Virginia Tech has been awarded $805,000 in funding from the National Science Foundation (NSF) to create an interdisciplinary center for space research in the College of Engineering. Wayne Scales, associate professor in electrical and computer engineering, and Joseph Wang, associate professor in aerospace and ocean engineering, are the leaders of this new initiative for Virginia Tech.

The space science research program will begin with the hiring of a new faculty member in electrical and computer engineering with expertise in ground-based and/or space-based science instrument development. The faculty member will develop research and teaching programs specifically in radio science, upper atmospheric physics, and aeronomy that complement Virginia Tech’s existing efforts in these scientific areas.

Virginia Tech has two faculty members with research efforts in theoretical studies and numerical modeling of upper atmospheric space physics and space environmental effects. Adding a new faculty member to this effort will provide a critical mass of faculty working in the space science area, greatly strengthening existing research efforts.

Plans also are underway for the creation of a space science instrument laboratory. With this new facility, Virginia Tech will be able to compete much more effectively for funding in space science and future space exploration missions, significantly increasing research opportunities in both space science and space technology at Virginia Tech.

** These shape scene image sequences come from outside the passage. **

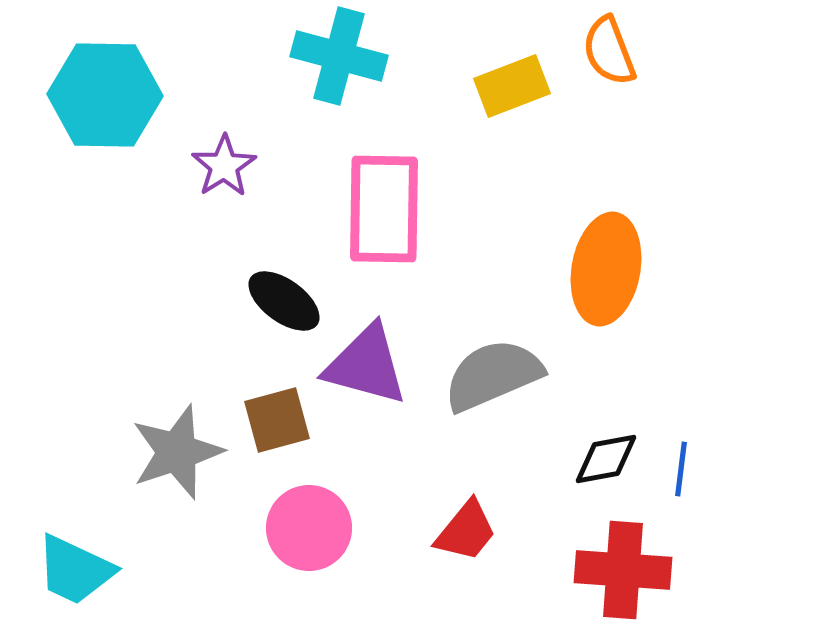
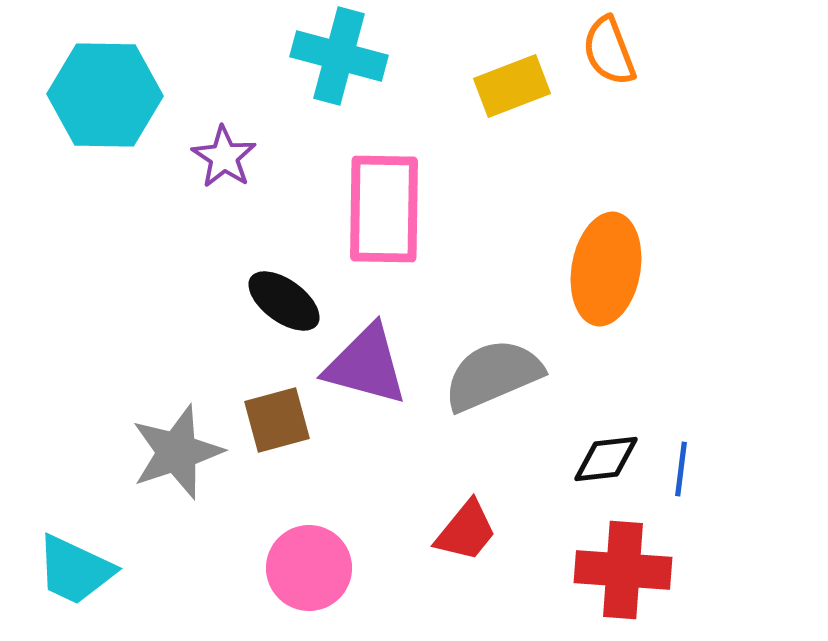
purple star: moved 9 px up; rotated 6 degrees counterclockwise
black diamond: rotated 4 degrees clockwise
pink circle: moved 40 px down
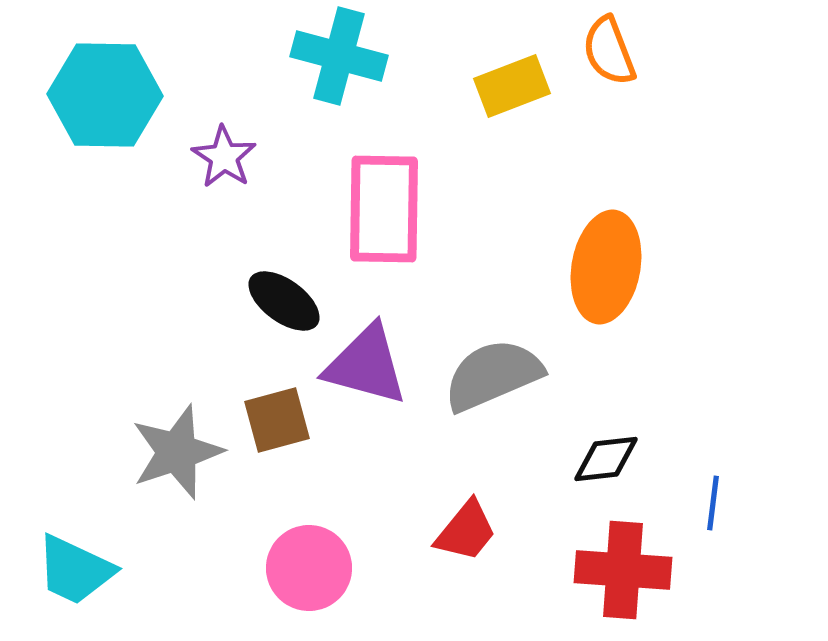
orange ellipse: moved 2 px up
blue line: moved 32 px right, 34 px down
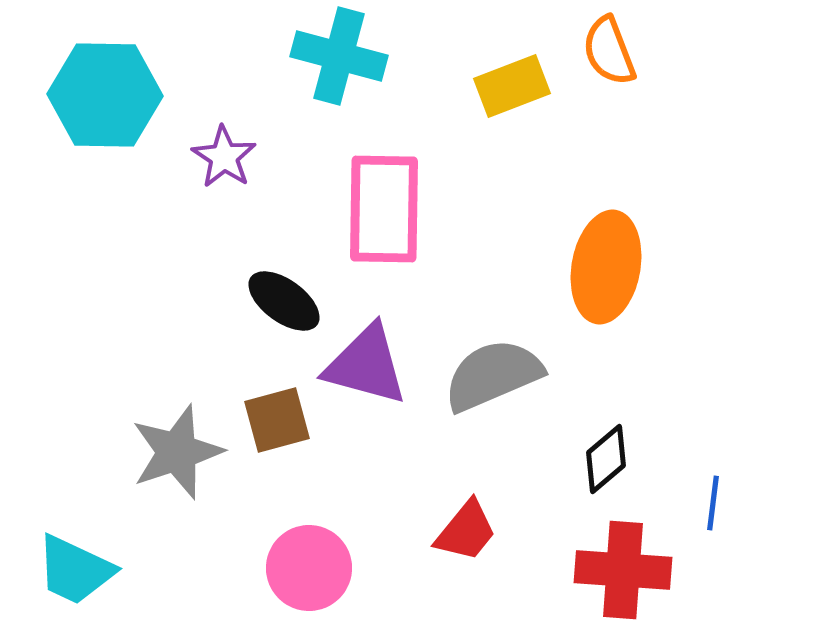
black diamond: rotated 34 degrees counterclockwise
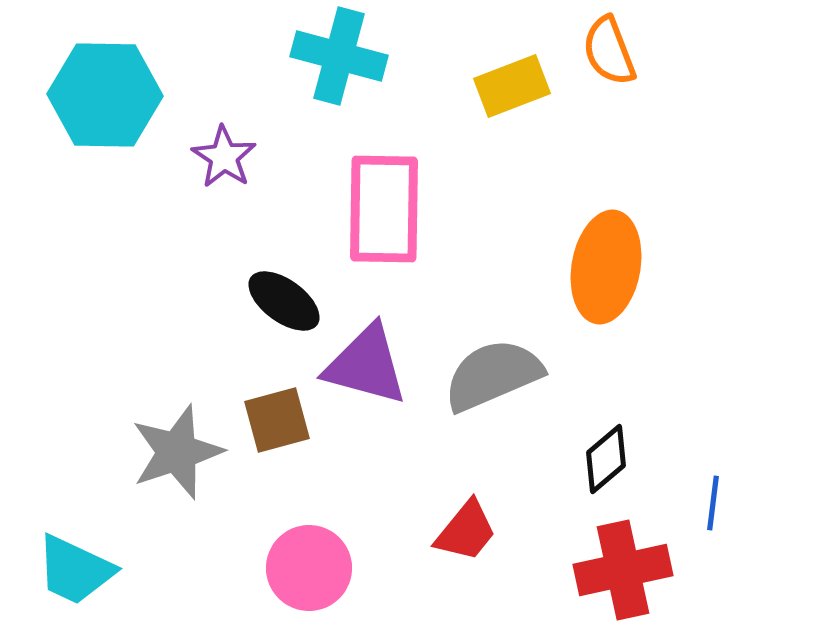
red cross: rotated 16 degrees counterclockwise
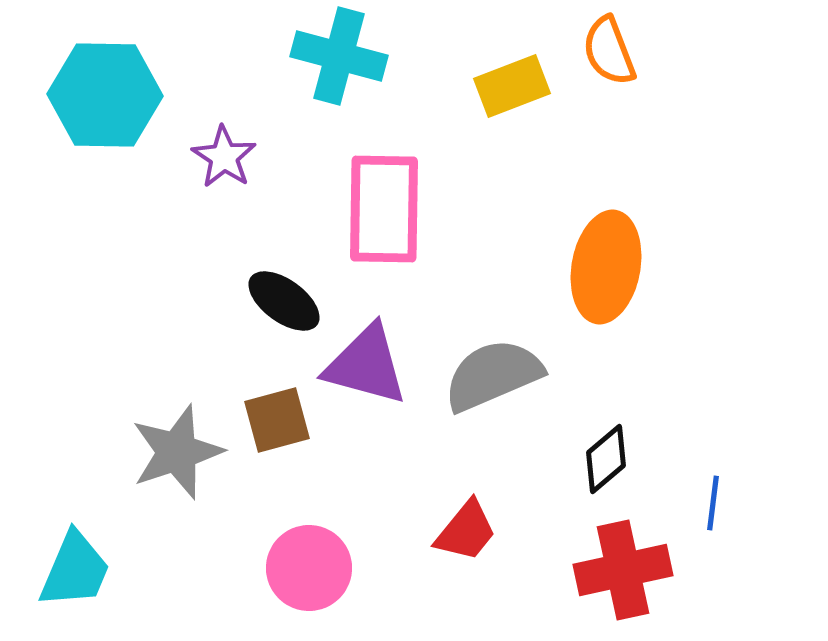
cyan trapezoid: rotated 92 degrees counterclockwise
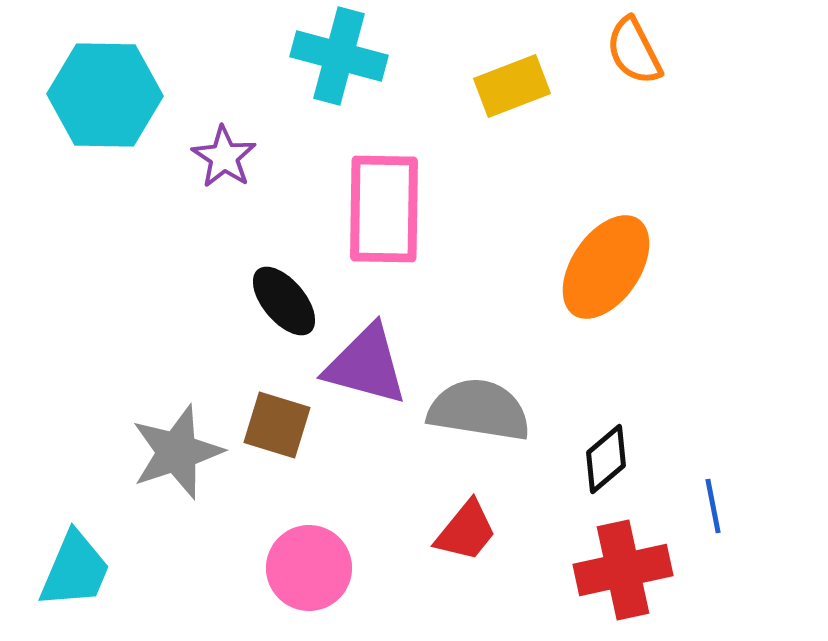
orange semicircle: moved 25 px right; rotated 6 degrees counterclockwise
orange ellipse: rotated 24 degrees clockwise
black ellipse: rotated 14 degrees clockwise
gray semicircle: moved 14 px left, 35 px down; rotated 32 degrees clockwise
brown square: moved 5 px down; rotated 32 degrees clockwise
blue line: moved 3 px down; rotated 18 degrees counterclockwise
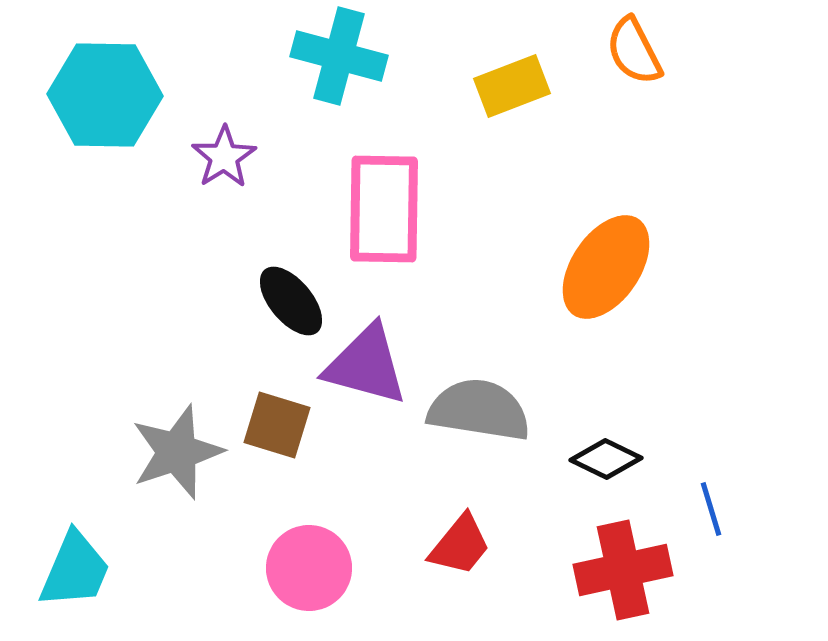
purple star: rotated 6 degrees clockwise
black ellipse: moved 7 px right
black diamond: rotated 66 degrees clockwise
blue line: moved 2 px left, 3 px down; rotated 6 degrees counterclockwise
red trapezoid: moved 6 px left, 14 px down
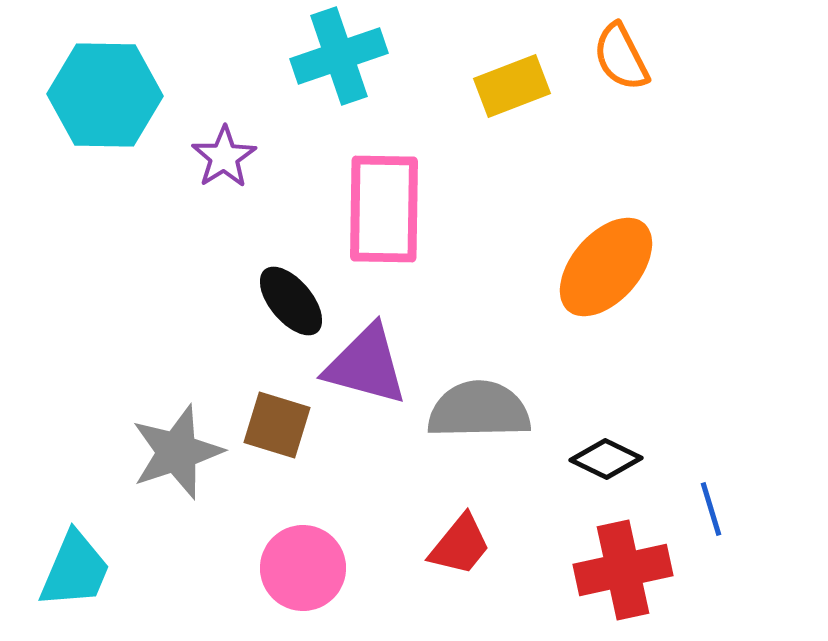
orange semicircle: moved 13 px left, 6 px down
cyan cross: rotated 34 degrees counterclockwise
orange ellipse: rotated 7 degrees clockwise
gray semicircle: rotated 10 degrees counterclockwise
pink circle: moved 6 px left
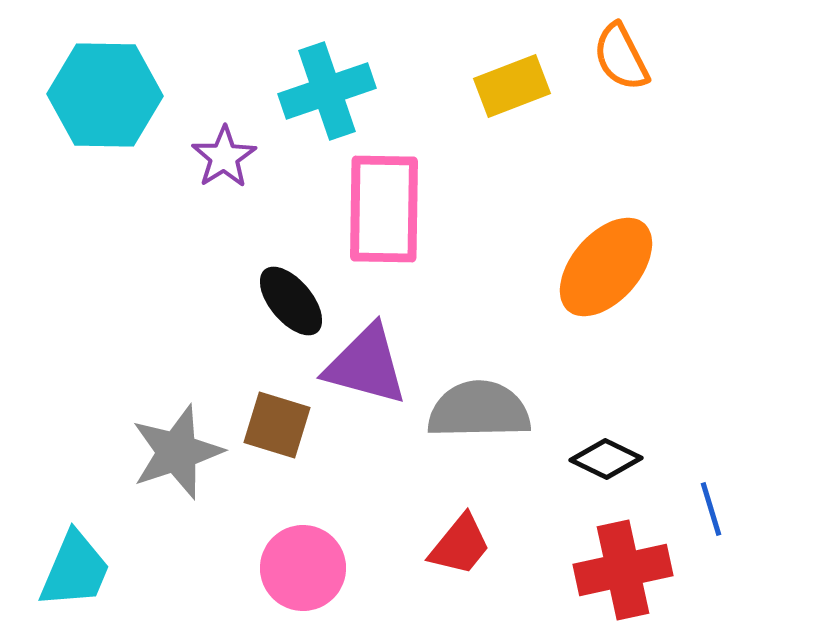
cyan cross: moved 12 px left, 35 px down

The new space science program also will support Virginia Tech’s nationally known programs in wireless telecommunications, power systems engineering, remote sensing, advanced space propulsion, and spacecraft dynamics and control -- all of which utilize space science. This effort will be complemented by the creation of a Ph.D. specialization in space science in electrical and computer engineering and aerospace and ocean engineering, which will increase the number of graduate students available to conduct research in space science.

Several new courses will be developed in collaboration with the new faculty member in order to have a clearly defined space science track within electrical and computer engineering and aerospace and ocean engineering. The new courses being planned include: Fundamentals of Space Science, Numerical Methods for Space Physics, Space Science Instrumentation, and Spacecraft Environment Interactions. This initiative is well timed and strongly supported by the College of Engineering and the university given the recent affiliation with the National Institute of Aerospace, a consortium of universities established in 2002 to develop excellence in research and education in a spectrum of aerospace related areas of study, including space science. Other member universities include Georgia Tech, University of Maryland, University of Virginia, North Carolina State, Hampton University, and North Carolina A&T State.

To further support the new program, Virginia Tech has long standing relationships with the Space Plasma Physics Branch at the Naval Research Laboratory, NASA Goddard Space Flight Center, NASA Langley Research Center, Los Alamos National Laboratory, and the Jet Propulsion Laboratory. The relatively close proximity of the university to a number of these leading government space science research laboratories will help strengthen new collaborative efforts in space science.